→ What needs to be done
The lines to return are those below that contain the word "nous".

******************************

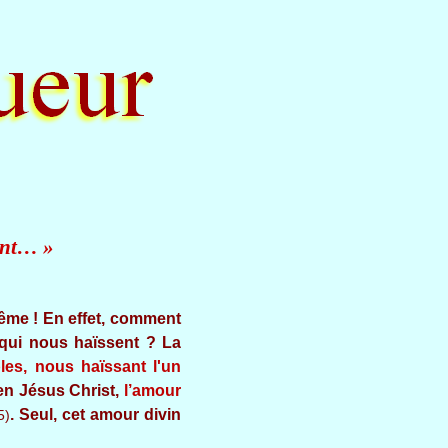
tent… »
même ! En effet, comment
 qui nous haïssent ? La
les, nous haïssant l'un
en Jésus Christ,
l’amour
. Seul, cet amour divin
5)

******************************

→ Reply to the task
 qui nous haïssent ? La
les, nous haïssant l'un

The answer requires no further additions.